Arthur Lira sobe o tom com Bolsonaro

O presidente da Câmara dos Deputados, Arthur Lira (PP/AL), subiu o tom contra o presidente Jair Bolsonaro (sem partido) nesta quarta-feira (24) com relação ao combate à pandemia. Lira comentou sobre o risco de  uma “espiral de erros de avaliação.” Lira não citou diretamente impeachment ou a criação de uma Comissão Parlamentar de Inquérito (CPI). Apesar disso, o parlamentar se referiu aos “remédios políticos no Parlamento” como “amargos” e “alguns, fatais”. Além disso, o presidente estendeu as críticas aos Executivos estaduais e municipais, e ressaltou a necessidade de priorizar os temas relacionados à COVID dentro do parlamento, em comparação a reformas ou privatizações.

As insinuações de Lira marcam um dos primeiros momentos de crítica frontal do presidente da Câmara à gestão do governo federal.

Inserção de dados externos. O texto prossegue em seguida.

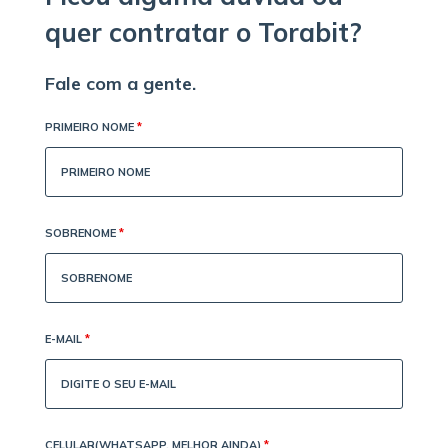
quer contratar o Torabit?
Fale com a gente.
PRIMEIRO NOME
*
SOBRENOME
*
E-MAIL
*
CELULAR(WHATSAPP, MELHOR AINDA)
*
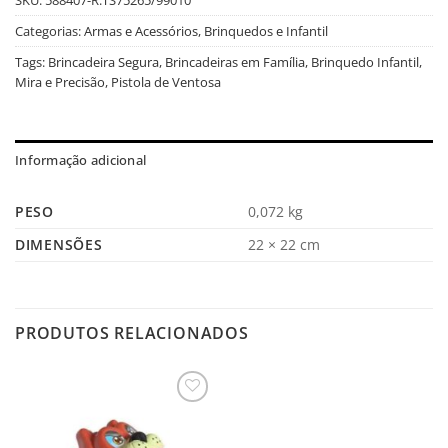
Categorias:
Armas e Acessórios
,
Brinquedos e Infantil
Tags:
Brincadeira Segura
,
Brincadeiras em Família
,
Brinquedo Infantil
,
Mira e Precisão
,
Pistola de Ventosa
Informação adicional
PESO
0,072 kg
DIMENSÕES
22 × 22 cm
PRODUTOS RELACIONADOS
Salvar
na
Lista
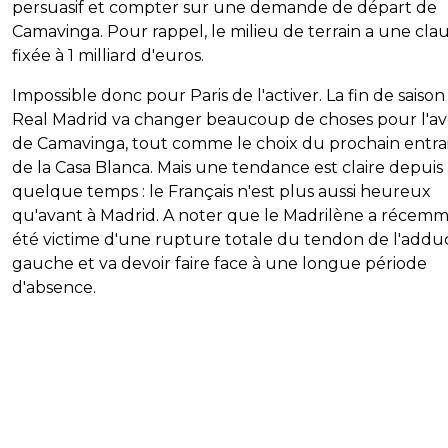
persuasif et compter sur une demande de départ de
Camavinga. Pour rappel, le milieu de terrain a une cla
fixée à 1 milliard d'euros.
Impossible donc pour Paris de l'activer. La fin de saiso
Real Madrid va changer beaucoup de choses pour l'av
de Camavinga, tout comme le choix du prochain entra
de la Casa Blanca. Mais une tendance est claire depuis
quelque temps : le Français n'est plus aussi heureux
qu'avant à Madrid. A noter que le Madrilène a récem
été victime d'une rupture totale du tendon de l'addu
gauche et va devoir faire face à une longue période
d'absence.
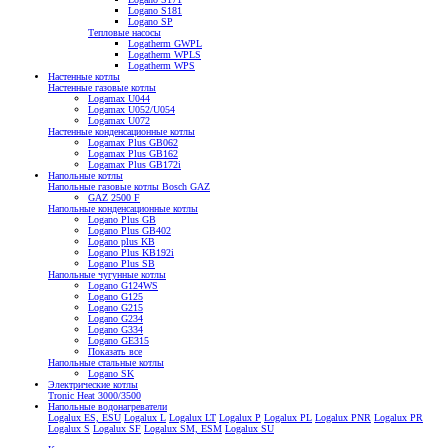
Logano S181
Logano SP
Тепловые насосы
Logatherm GWPL
Logatherm WPLS
Logatherm WPS
Настенные котлы
Настенные газовые котлы
Logamax U044
Logamax U052/U054
Logamax U072
Настенные конденсационные котлы
Logamax Plus GB062
Logamax Plus GB162
Logamax Plus GB172i
Напольные котлы
Напольные газовые котлы Bosch GAZ
GAZ 2500 F
Напольные конденсационные котлы
Logano Plus GB
Logano Plus GB402
Logano plus KB
Logano Plus KB192i
Logano Plus SB
Напольные чугунные котлы
Logano G124WS
Logano G125
Logano G215
Logano G234
Logano G334
Logano GE315
Показать все
Напольные стальные котлы
Logano SK
Электрические котлы
Tronic Heat 3000/3500
Напольные водонагреватели
Logalux ES, ESU
Logalux L
Logalux LT
Logalux P
Logalux PL
Logalux PNR
Logalux PR
Logalux S
Logalux SF
Logalux SM, ESM
Logalux SU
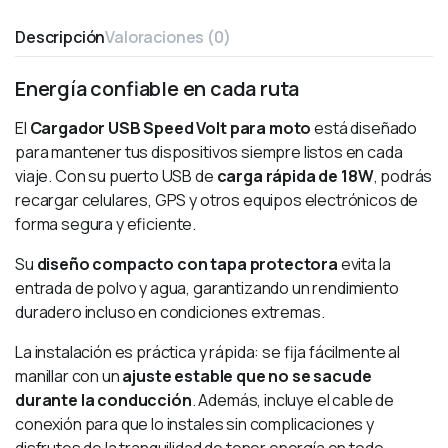
Descripción
Valoraciones (0)
Energía confiable en cada ruta
El
Cargador USB Speed Volt para moto
está diseñado
para mantener tus dispositivos siempre listos en cada
viaje. Con su puerto USB de
carga rápida de 18W
, podrás
recargar celulares, GPS y otros equipos electrónicos de
forma segura y eficiente.
Su
diseño compacto con tapa protectora
evita la
entrada de polvo y agua, garantizando un rendimiento
duradero incluso en condiciones extremas.
La instalación es práctica y rápida: se fija fácilmente al
manillar con un
ajuste estable que no se sacude
durante la conducción
. Además, incluye el cable de
conexión para que lo instales sin complicaciones y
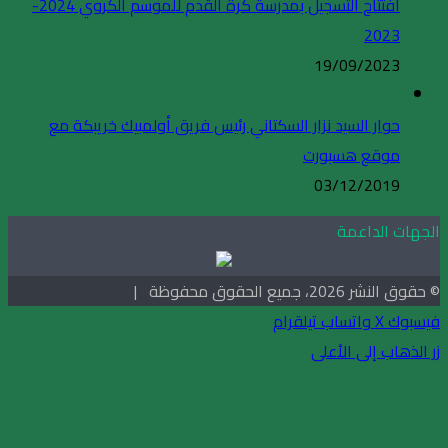
افتتاح التسجيل بمدرسة كرة القدم للموسم الكروي 2024-
2023
19/09/2023
حوار السيد نزار السكتاني رئيس فريق أولمبيك خريبكة مع
موقع هسبورت
03/12/2019
الجهات الداعمة
© حقوق النشر 2026، جميع الحقوق محفوظة |
فيسبوك
X
واتساب
تيلقرام
زر الذهاب إلى الأعلى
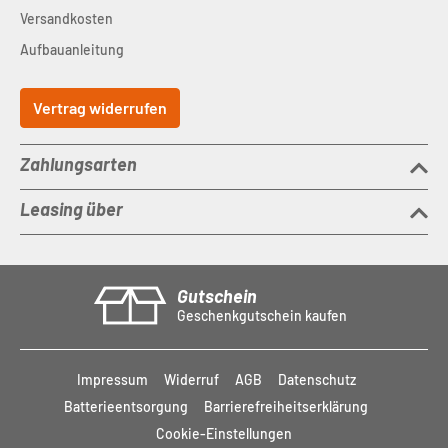
Versandkosten
Aufbauanleitung
Vertrag widerrufen
Zahlungsarten
Leasing über
Gutschein
Geschenkgutschein kaufen
Impressum
Widerruf
AGB
Datenschutz
Batterieentsorgung
Barrierefreiheitserklärung
Cookie-Einstellungen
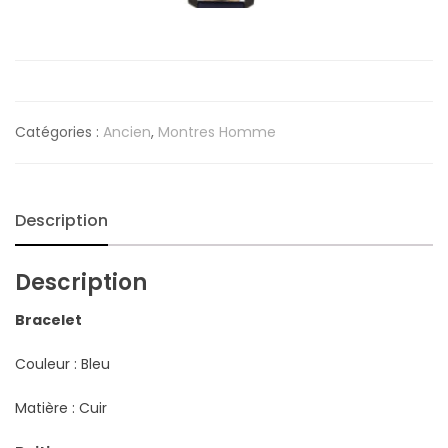
Catégories :
Ancien
,
Montres Homme
Description
Description
Bracelet
Couleur : Bleu
Matière : Cuir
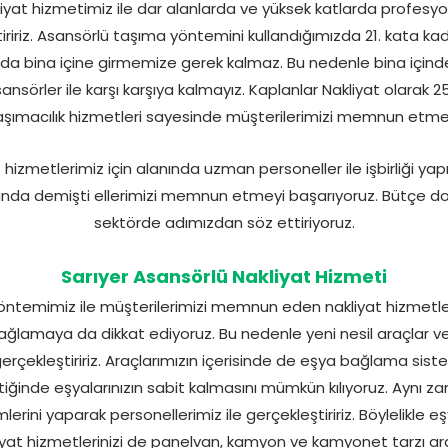
iyat hizmetimiz ile dar alanlarda ve yüksek katlarda profesyon
iririz. Asansörlü taşıma yöntemini kullandığımızda 21. kata kada
zda bina içine girmemize gerek kalmaz. Bu nedenle bina içind
nsörler ile karşı karşıya kalmayız. Kaplanlar Nakliyat olarak 
aşımacılık hizmetleri sayesinde müşterilerimizi memnun etmey
at hizmetlerimiz için alanında uzman personeller ile işbirliği ya
sunda demişti ellerimizi memnun etmeyi başarıyoruz. Bütçe dos
sektörde adımızdan söz ettiriyoruz.
Sarıyer Asansörlü Nakliyat Hizmeti
ntemimiz ile müşterilerimizi memnun eden nakliyat hizmetleri
 sağlamaya da dikkat ediyoruz. Bu nedenle yeni nesil araçlar v
gerçekleştiririz. Araçlarımızın içerisinde de eşya bağlama sis
iğinde eşyalarınızın sabit kalmasını mümkün kılıyoruz. Aynı 
rini yaparak personellerimiz ile gerçekleştiririz. Böylelikle eş
liyat hizmetlerinizi de panelvan, kamyon ve kamyonet tarzı araçl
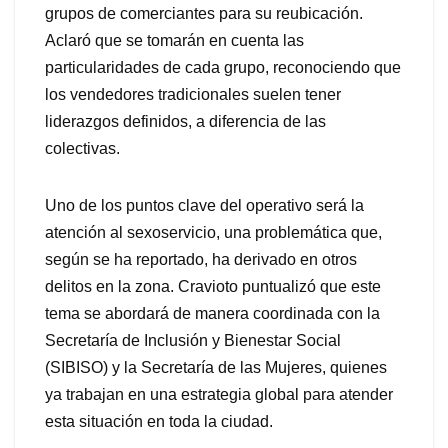
grupos de comerciantes para su reubicación.
Aclaró que se tomarán en cuenta las
particularidades de cada grupo, reconociendo que
los vendedores tradicionales suelen tener
liderazgos definidos, a diferencia de las
colectivas.
Uno de los puntos clave del operativo será la
atención al sexoservicio, una problemática que,
según se ha reportado, ha derivado en otros
delitos en la zona. Cravioto puntualizó que este
tema se abordará de manera coordinada con la
Secretaría de Inclusión y Bienestar Social
(SIBISO) y la Secretaría de las Mujeres, quienes
ya trabajan en una estrategia global para atender
esta situación en toda la ciudad.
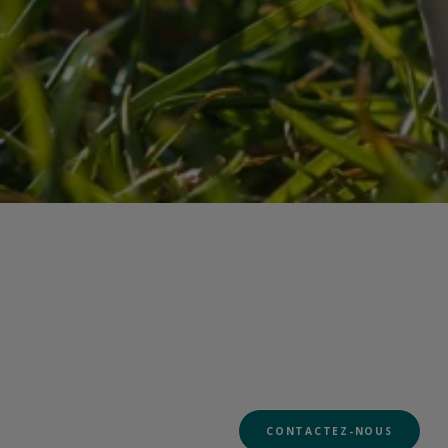
CONTACTEZ-NOUS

Com o aumento no número de casos e com a morte do senador Major Olímpio na última semana, o Congresso tem sido mais enérgico nas críticas à gestão da pandemia do governo federal. A nomeação de Marcelo Queiroga para o comando do Ministério da Saúde também contribuiu para a insatisfação de Lira, uma vez que o governo não acatou a indicação da cardiologista ​Ludhmila Hajjar.

O centrão, por sua vez, defendia o nome do deputado Dr. Luizinho (PP/RJ), mas o Palácio do Planalto preferiu um nome mais técnico do que político para o comando do Ministério da Saúde. Nesse sentido, a nova gestão de Queiroga deve ser definitiva para os próximos passos da relação do Planalto com o centrão. Além disso, vale monitorar como o comitê de coordenação de ações contra a COVID-19 criado pelo Planalto será capaz de amenizar os desgastes entre o governo federal e o legislativo.